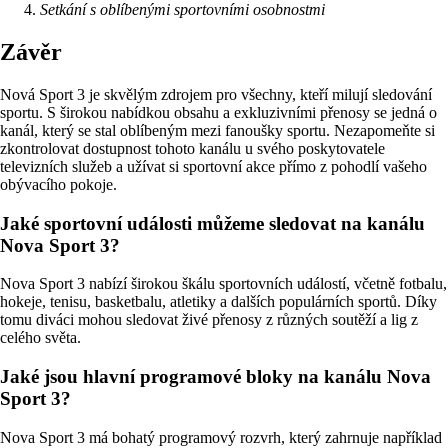
Setkání s oblíbenými sportovními osobnostmi
Závěr
Nová Sport 3 je skvělým zdrojem pro všechny, kteří milují sledování
sportu. S širokou nabídkou obsahu a exkluzivními přenosy se jedná o
kanál, který se stal oblíbeným mezi fanoušky sportu. Nezapomeňte si
zkontrolovat dostupnost tohoto kanálu u svého poskytovatele
televizních služeb a užívat si sportovní akce přímo z pohodlí vašeho
obývacího pokoje.
Jaké sportovní události můžeme sledovat na kanálu
Nova Sport 3?
Nova Sport 3 nabízí širokou škálu sportovních událostí, včetně fotbalu,
hokeje, tenisu, basketbalu, atletiky a dalších populárních sportů. Díky
tomu diváci mohou sledovat živé přenosy z různých soutěží a lig z
celého světa.
Jaké jsou hlavní programové bloky na kanálu Nova
Sport 3?
Nova Sport 3 má bohatý programový rozvrh, který zahrnuje například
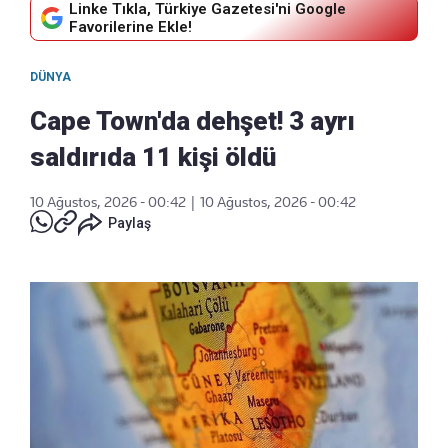
Linke Tıkla, Türkiye Gazetesi'ni Google
Favorilerine Ekle!
DÜNYA
Cape Town'da dehşet! 3 ayrı
saldırıda 11 kişi öldü
10 Ağustos, 2026 - 00:42
|
10 Ağustos, 2026 - 00:42
Paylaş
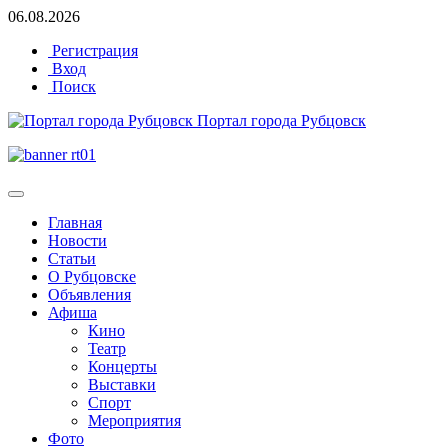
06.08.2026
Регистрация
Вход
Поиск
Портал города Рубцовск
Главная
Новости
Статьи
О Рубцовске
Объявления
Афиша
Кино
Театр
Концерты
Выставки
Спорт
Мероприятия
Фото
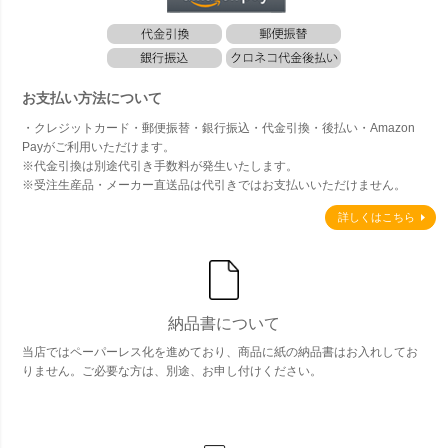
お支払い方法について
・クレジットカード・郵便振替・銀行振込・代金引換・後払い・Amazon
Payがご利用いただけます。
※代金引換は別途代引き手数料が発生いたします。
※受注生産品・メーカー直送品は代引きではお支払いいただけません。
詳しくはこちら
納品書について
当店ではペーパーレス化を進めており、商品に紙の納品書はお入れしてお
りません。ご必要な方は、別途、お申し付けください。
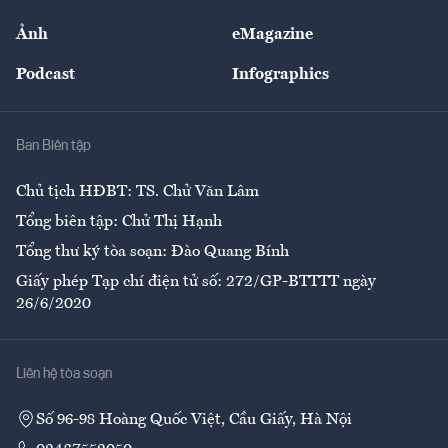
Sự kiện
Nhân lực
Ảnh
eMagazine
Đẹp +
An sinh
Podcast
Infographics
Giải trí
Y tế
Nhà
Ban Biên tập
Ẩm thực
Chủ tịch HĐBT: TS. Chử Văn Lâm
Tổng biên tập: Chử Thị Hạnh
Tổng thư ký tòa soạn: Đào Quang Bính
Giấy phép Tạp chí điện tử số: 272/GP-BTTTT ngày
26/6/2020
Liên hệ tòa soạn
Số 96-98 Hoàng Quốc Việt, Cầu Giấy, Hà Nội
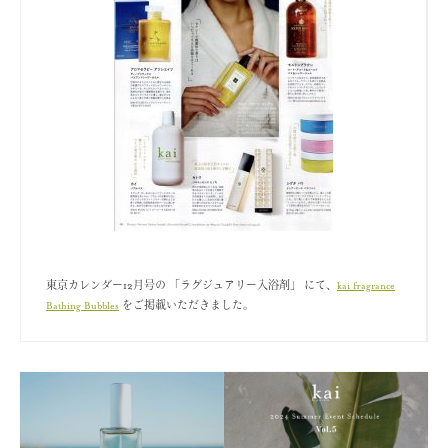
東京カレンダー12月号の 「ラグジュアリー入浴剤」 にて、
kai fragrance
Bathing Bubbles
をご掲載いただきました。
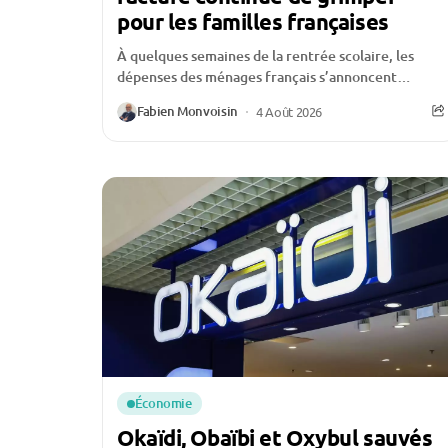
pour les familles françaises
À quelques semaines de la rentrée scolaire, les
dépenses des ménages français s’annoncent
particulièrement élevées. Entre les fournitures,
Fabien Monvoisin
4 Août 2026
les vêtements, les équipements numériques,...
Économie
Okaïdi, Obaïbi et Oxybul sauvés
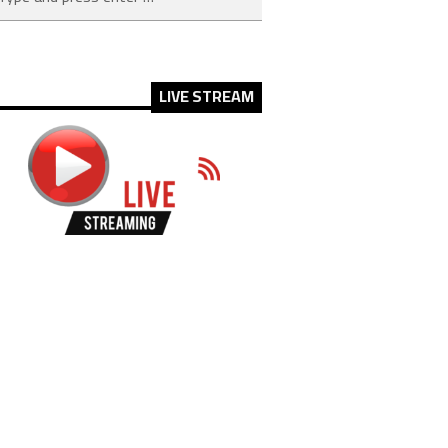
LIVE STREAM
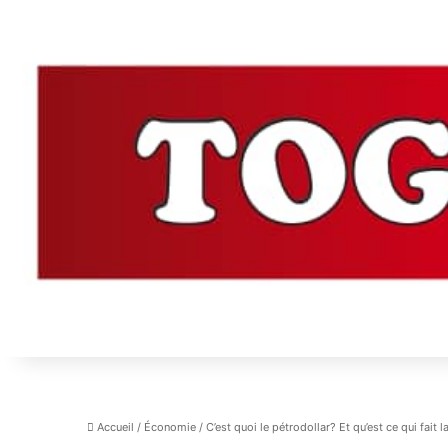
Accueil
/
Économie
/
C’est quoi le pétrodollar? Et qu’est ce qui fait 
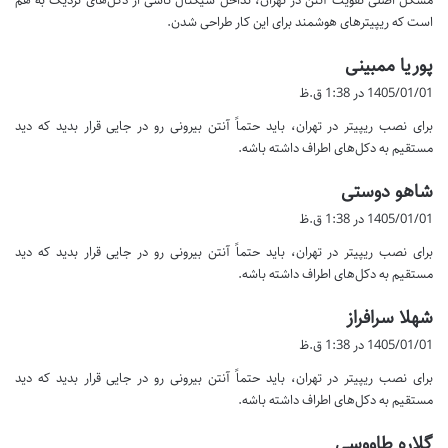
مشکل اصلی تقویت آنتن در تهران، تداخل سیگنال ناشی از دکل‌های نزدیک به هم
:
است که ریپیترهای هوشمند برای این کار طراحی شدن.
گ
پوریا ممبینی
ف
1405/01/01 در 1:38 ق.ظ
ت
برای نصب ریپیتر در تهران، باید حتماً آنتن بیرونی رو در جایی قرار بدید که دید
:
مستقیم به دکل‌های اطراف داشته باشه.
گ
شاهو دوستی
ف
1405/01/01 در 1:38 ق.ظ
ت
برای نصب ریپیتر در تهران، باید حتماً آنتن بیرونی رو در جایی قرار بدید که دید
:
مستقیم به دکل‌های اطراف داشته باشه.
گ
شهلا سرافراز
ف
1405/01/01 در 1:38 ق.ظ
ت
برای نصب ریپیتر در تهران، باید حتماً آنتن بیرونی رو در جایی قرار بدید که دید
:
مستقیم به دکل‌های اطراف داشته باشه.
گ
گلاره طاووسی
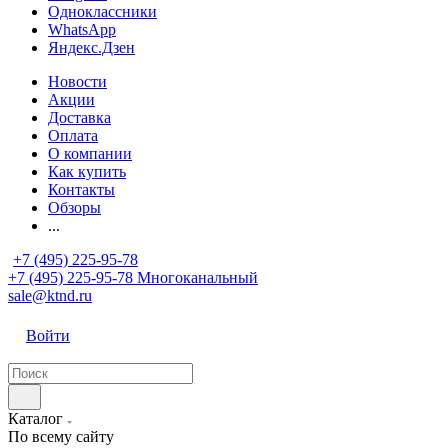
Одноклассники
WhatsApp
Яндекс.Дзен
Новости
Акции
Доставка
Оплата
О компании
Как купить
Контакты
Обзоры
...
+7 (495) 225-95-78
+7 (495) 225-95-78
Многоканальный
sale@ktnd.ru
Войти
Каталог
По всему сайту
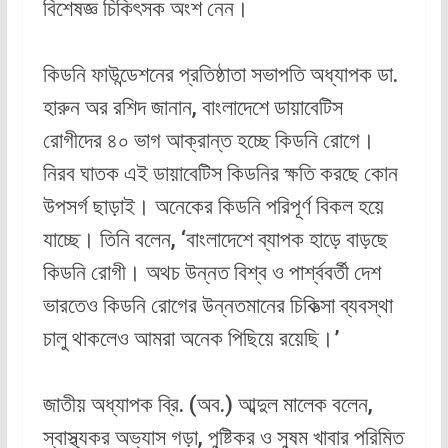
বিশেষজ্ঞ চিকিৎসক অংশ নেন।
কিডনি ফাউন্ডেশনের প্রতিষ্ঠাতা সভাপতি অধ্যাপক ডা.
হারুন অর রশিদ জানান, বাংলাদেশে ডায়াবেটিস
রোগীদের ৪০ ভাগ আক্রান্ত হচ্ছে কিডনি রোগে।
নিরব ঘাতক এই ডায়াবেটিস কিডনির ক্ষতি করছে কোন
উপসর্গ ছাড়াই। অনেকের কিডনি পরিপূর্ণ বিকল হয়ে
যাচ্ছে। তিনি বলেন, ‘বাংলাদেশে ব্যাপক হাড়ে বাড়ছে
কিডনি রোগী। অথচ উন্নত বিশ্ব ও পার্শ্ববর্তী দেশ
ভারতেও কিডনি রোগের উন্নতমানের চিকিত্সা ব্যবস্থা
চালু থাকলেও আমরা অনেক পিছিয়ে রয়েছি।’
জাতীয় অধ্যাপক ব্রি. (অব.) আব্দুল মালেক বলেন,
স্বাস্থ্যকর অভ্যাস গড়া, পুষ্টিকর ও সুষম খাবার পরিমিত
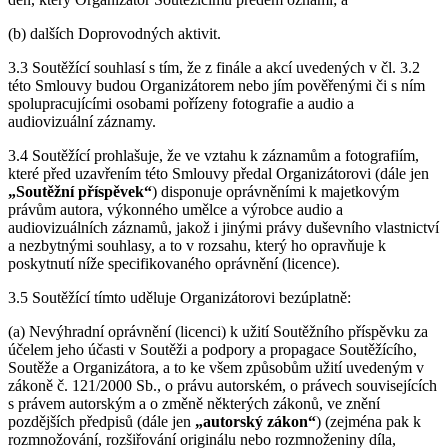
(b) dalších Doprovodných aktivit.
3.3 Soutěžící souhlasí s tím, že z finále a akcí uvedených v čl. 3.2
této Smlouvy budou Organizátorem nebo jím pověřenými či s ním
spolupracujícími osobami pořízeny fotografie a audio a
audiovizuální záznamy.
3.4 Soutěžící prohlašuje, že ve vztahu k záznamům a fotografiím,
které před uzavřením této Smlouvy předal Organizátorovi (dále jen
„Soutěžní příspěvek“
) disponuje oprávněními k majetkovým
právům autora, výkonného umělce a výrobce audio a
audiovizuálních záznamů, jakož i jinými právy duševního vlastnictví
a nezbytnými souhlasy, a to v rozsahu, který ho opravňuje k
poskytnutí níže specifikovaného oprávnění (licence).
3.5 Soutěžící tímto uděluje Organizátorovi bezúplatně:
(a) Nevýhradní oprávnění (licenci) k užití Soutěžního příspěvku za
účelem jeho účasti v Soutěži a podpory a propagace Soutěžícího,
Soutěže a Organizátora, a to ke všem způsobům užití uvedeným v
zákoně č. 121/2000 Sb., o právu autorském, o právech souvisejících
s právem autorským a o změně některých zákonů, ve znění
pozdějších předpisů (dále jen
„autorský zákon“
) (zejména pak k
rozmnožování, rozšiřování originálu nebo rozmnoženiny díla,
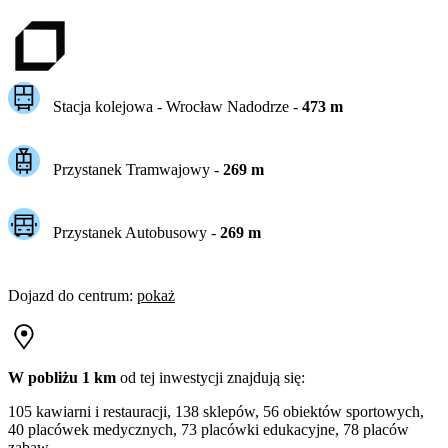
Stacja kolejowa -
Wrocław Nadodrze
-
473
m
Przystanek Tramwajowy
-
269
m
Przystanek Autobusowy
-
269
m
Dojazd do centrum
:
pokaż
W pobliżu 1 km
od tej
inwestycji
znajdują się:
105 kawiarni i restauracji, 138 sklepów, 56 obiektów sportowych,
40 placówek medycznych, 73 placówki edukacyjne, 78 placów
zabaw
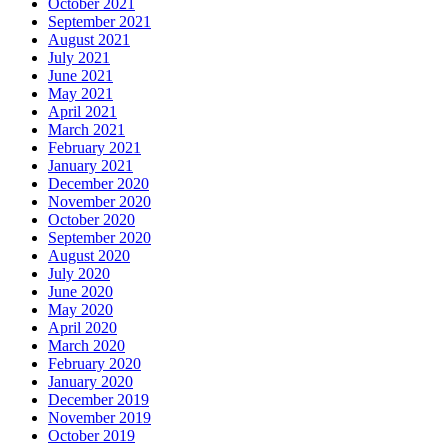
October 2021
September 2021
August 2021
July 2021
June 2021
May 2021
April 2021
March 2021
February 2021
January 2021
December 2020
November 2020
October 2020
September 2020
August 2020
July 2020
June 2020
May 2020
April 2020
March 2020
February 2020
January 2020
December 2019
November 2019
October 2019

+---+

◆ Directions for this task: Pull out each line of the records holding the string "širokou".

◆ Answer to this exercise:
sportu. S širokou nabídkou obsahu a exkluzivními přenosy se jedná o
Nova Sport 3 nabízí širokou škálu sportovních událostí, včetně fotbalu,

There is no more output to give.